The tree view shows the agent's execution path — LLM calls interspersed with tool invocations. Look for:
- **Excessive tool calls**: Agent looping or exploring unnecessarily
- **Missing tools**: Expected tool not called
- **Long durations**: Specific tool calls that are slow

### 5. Compare runs

```bash
agentv compare <baseline.jsonl> <candidate.jsonl>
```

Look for:
- **Wins vs losses**: Net improvement or regression?
- **Mean delta**: Overall direction of change
- **Per-test deltas**: Which tests regressed?

### 6. Group analysis

```bash
# By target provider
agentv inspect stats <result-file> --group-by target

# By suite
agentv inspect stats <result-file> --group-by suite
```

Compare providers side-by-side: which is cheaper, faster, more accurate?

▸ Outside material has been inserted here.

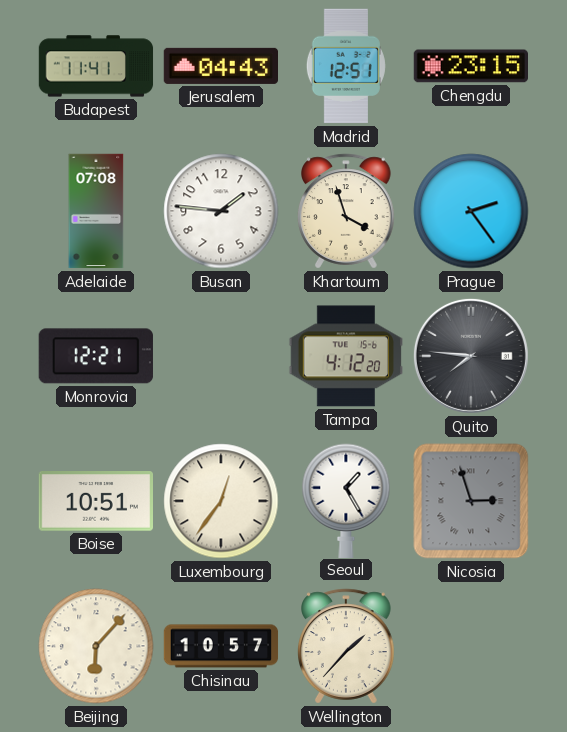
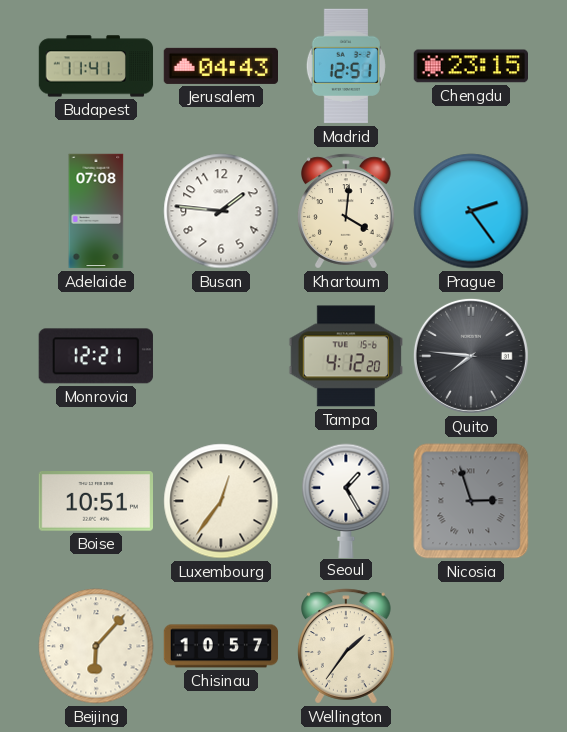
Khartoum: 3:57 -> 4:01
Wellington: 1:37 -> 1:36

## Advanced Queries with jq

All commands support `--format json` for piping to `jq`:

```bash
# Top 3 most expensive tests
agentv inspect show <result-file> --format json \
  | jq 'sort_by(-.cost_usd) | .[0:3] | .[] | {test_id, cost: .cost_usd, score}'

# Tests where token usage exceeds 10k
agentv inspect show <result-file> --format json \
  | jq '[.[] | select(.token_usage.input + .token_usage.output > 10000) | {test_id, tokens: (.token_usage.input + .token_usage.output)}]'

# Score distribution by suite
agentv inspect show <result-file> --format json \
  | jq 'group_by(.suite) | .[] | {suite: .[0].suite, count: length, avg_score: ([.[].score] | add / length)}'

# Tool usage frequency across all tests
agentv inspect show <result-file> --format json \
  | jq '[.[].trace.tool_calls // {} | to_entries[]] | group_by(.key) | .[] | {tool: .[0].key, total_calls: ([.[].value] | add)}'

# Find regressions > 0.1 between two runs
agentv compare baseline.jsonl candidate.jsonl --format json \
  | jq '.matched[] | select(.delta < -0.1) | {test_id: .testId, delta, from: .score1, to: .score2}'
```

## Reasoning Patterns

When analyzing traces, think about:

1. **Efficiency**: Are tool calls/tokens proportional to task complexity? High tokens-per-tool may indicate verbose prompts or unnecessary context.

2. **Error patterns**: Do failures cluster by target, suite, or tool usage? Common patterns:
   - Tool errors → agent can't access required resources
   - High LLM calls with low tool calls → agent stuck in reasoning loop
   - Missing tool calls → wrong tool routing

3. **Cost optimization**: Identify tests with high cost but acceptable scores — can they use a cheaper model? Compare `--group-by target` stats.

4. **Latency distribution**: P50 vs P99 spread indicates consistency. Large spread means unpredictable performance — investigate P99 outliers.

5. **Regression detection**: After a prompt/config change, compare before/after. Mean delta > 0 is good, but check individual test regressions — a few large losses can hide behind many small wins.